Numa reação à contestação da UNITA aos resultados provisórios, o MPLA defendeu hoje que se deve esperar "serenamente" os resultados definitivos das eleições de quarta-feira (24.08). "Devemos todos esperar os resultados definitivos da CNE e a litigância ou o litígio faz-se nos tribunais", disse à Lusa João Pinto, vice-presidente da bancada parlamentar do partido no poder.
"Num Estado de Direito democrático, as instituições que divulgam os resultados eleitorais são as instituições constitucionalmente competentes", que no caso de Angola é a CNE, "constituída por cidadãos idóneos", quase metade dos quais indicados pela oposição, e "dirigida por um magistrado que suspende a sua função", sublinhou o deputado do MPLA.
Por seu turno, a CASA-CE anunciou hoje que não aceita os resultados eleitorais publicados pela CNE. Em conferência de imprensa, a vice-presidente Cesinanda Xavier exigiu à CNE a divulgação das atas das assembleias de voto. "Estamos convictos e conscientes de que fizemos um trabalho que não condiz com os resultados publicados pela CNE", reagiu Xavier.
A CASA-CE, sexto na lista dos mais votados divulgada pela CNE, desceu três lugares, conquistando apenas com 0,73%, dos votos. "Contestámos estes resultados porque faltou neles a verdade eleitoral", justificou Cesinanda Xavier.
"Estas eleições foram livres, mas não foram transparentes", sublinhou a a vice-presidente da coligação, acrescentando que "foi o processo mais vergonhoso que nós tivemos em termos de divulgação e verdade eleitorais".
O que diz a comunidade internacional sobre as eleições?
A ex-eurodeputada portuguesa Ana Gomes considera que a falta de observadores fora de Luanda facilita a manipulação. "Umas eleições não se decidem apenas e não se avaliam apenas pela forma como se passou o dia da votação.
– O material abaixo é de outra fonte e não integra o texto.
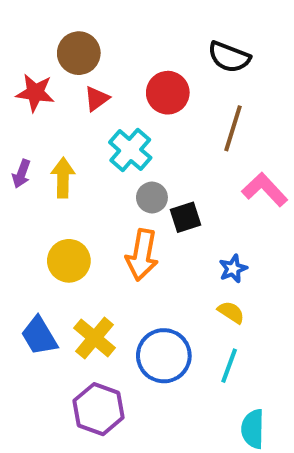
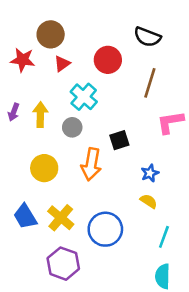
pink L-shape: (265, 190) -> (170, 122), turned -56
gray circle: (152, 198) -> (72, 127), moved
cyan line: (229, 366) -> (164, 237), moved

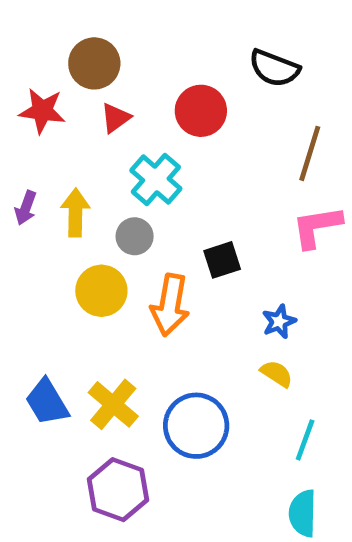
brown line: (150, 83) -> (310, 153), moved
yellow circle: (44, 168) -> (101, 291), moved

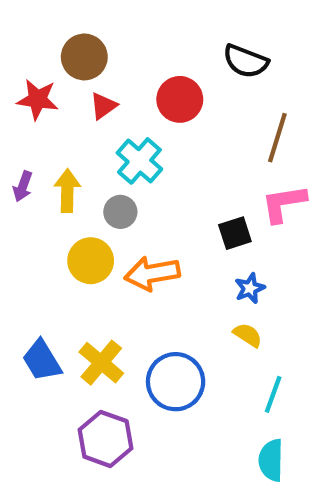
black square: (222, 260) -> (235, 233), moved
orange arrow: (170, 305) -> (152, 273), turned 70

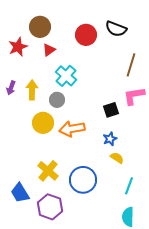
red star: (38, 99) -> (18, 47), turned -30
red circle: (180, 99) -> (86, 35), moved
blue star: (250, 288) -> (110, 139), moved
blue trapezoid: (42, 360) -> (20, 193), moved

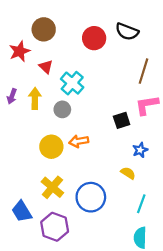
red triangle: (49, 50) -> (46, 67), moved, turned -40
yellow circle: (43, 123) -> (51, 147), moved
orange arrow: (72, 129) -> (79, 141), size x0.7
blue star: (110, 139) -> (140, 150), moved

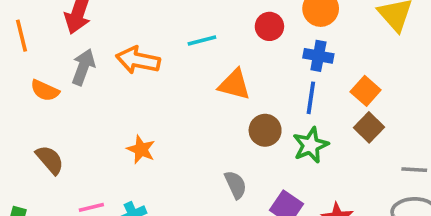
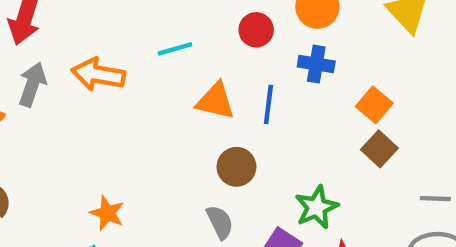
blue line: (311, 98) -> (268, 105), moved
brown circle: (265, 130) -> (236, 167), moved
green star: (311, 145) -> (317, 207), moved
orange star: (141, 149) -> (107, 213), moved

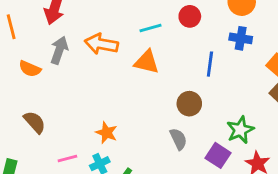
red circle: (256, 30) -> (190, 16), moved
orange triangle: (216, 101) -> (147, 62), moved

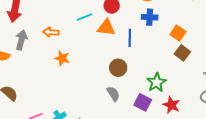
orange arrow: (101, 44) -> (51, 32), size x0.7
orange triangle: (147, 62) -> (106, 28), moved
orange star: (107, 133) -> (62, 58), moved

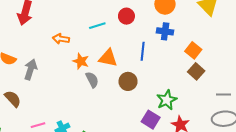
orange triangle: (106, 28) -> (108, 58), moved
gray arrow: (21, 40) -> (30, 70), moved
orange star: (62, 58) -> (81, 61), moved
gray semicircle: (113, 94) -> (92, 80), moved

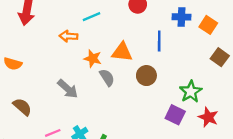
cyan line: (97, 26) -> (92, 17), moved
orange square: (193, 50) -> (208, 25), moved
gray arrow: (30, 70) -> (68, 89), moved, turned 120

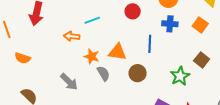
orange square: (208, 25) -> (200, 25), moved
green star: (191, 92) -> (180, 76), moved

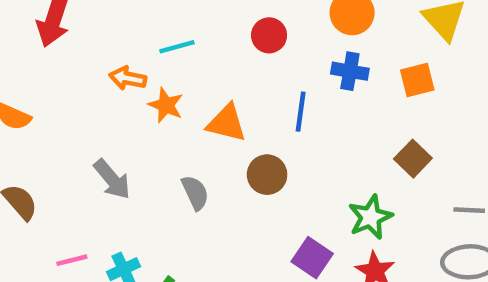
orange square: (200, 25) -> (417, 80), turned 35
orange star: (92, 56) -> (166, 105), moved
gray semicircle: (103, 73) -> (195, 193), moved
green star: (180, 76) -> (370, 217), moved

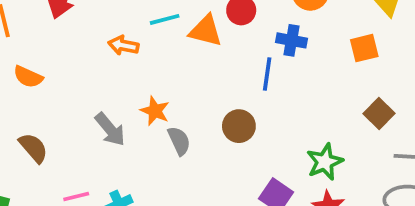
blue cross: (350, 71) -> (292, 40), moved
orange star: (166, 105) -> (155, 111), moved
orange triangle: (227, 123) -> (206, 31), moved
brown square: (413, 159) -> (379, 114), moved

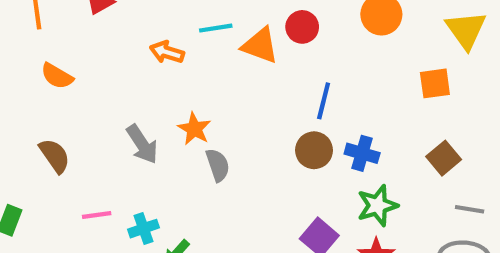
blue cross: (292, 40) -> (362, 153), moved
brown circle: (239, 126) -> (314, 150), moved

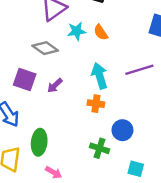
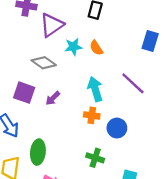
purple line: (139, 70) -> (133, 83), turned 60
blue circle: (122, 130) -> (117, 128), moved

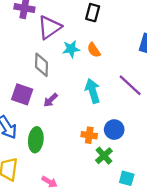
gray diamond: (44, 63) -> (41, 65), turned 55
orange cross: (92, 115) -> (89, 135), moved
green ellipse: (38, 152) -> (36, 140), moved
green cross: (95, 158) -> (104, 156), moved, turned 30

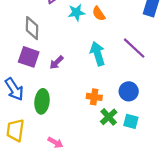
gray diamond: (41, 65) -> (32, 28), moved
blue circle: (114, 130) -> (129, 91), moved
cyan square: (127, 178) -> (131, 121), moved

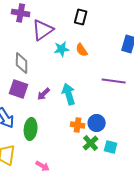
purple line: (134, 48) -> (114, 81), turned -35
cyan arrow: (98, 54) -> (69, 94), moved
blue circle: (129, 91) -> (97, 123), moved

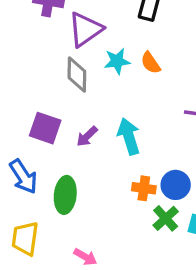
gray diamond: (22, 63) -> (77, 75), moved

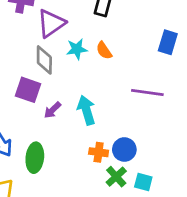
purple square: (45, 128) -> (28, 90), moved

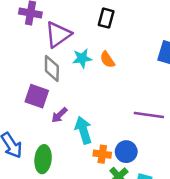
purple line: (147, 93) -> (149, 115), moved
cyan arrow: (86, 110) -> (83, 130), moved

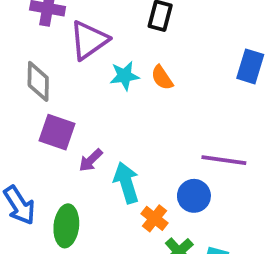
gray diamond: (52, 68) -> (38, 81), moved
blue circle: (126, 152) -> (194, 196), moved
orange cross: (102, 154) -> (155, 218), turned 30

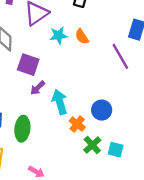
purple square: (57, 132) -> (28, 65), moved
purple line: (224, 160) -> (120, 56), moved, turned 52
Tudo o que está para trás é muito importante", disse a antiga embaixadora ao canal SIC Notícias.
"Para além do dia da votação, fundamental é o processo de contagem, que começou", sublinha ainda Ana Gomes. "Estando de acordo que, de facto, o resto do país não é Luanda, mas a verdade é que também no resto do país como não há observação, também é mais fácil a manipulação", conclui.
Os Estados Unidos, no entanto, saudaram o povo angolano "pela sua participação no processo democrático” e “os esforços para reforçar as instituições democráticas".
Numa conferência de imprensa o porta-voz do Departamento de Estado norte-americano, Vedant Patel, afirmou que "os Estados Unidos e Angola partilham uma forte parceria" e que Washington vai continuar “a trabalhar em conjunto com o Governo escolhido pelo povo angolano”.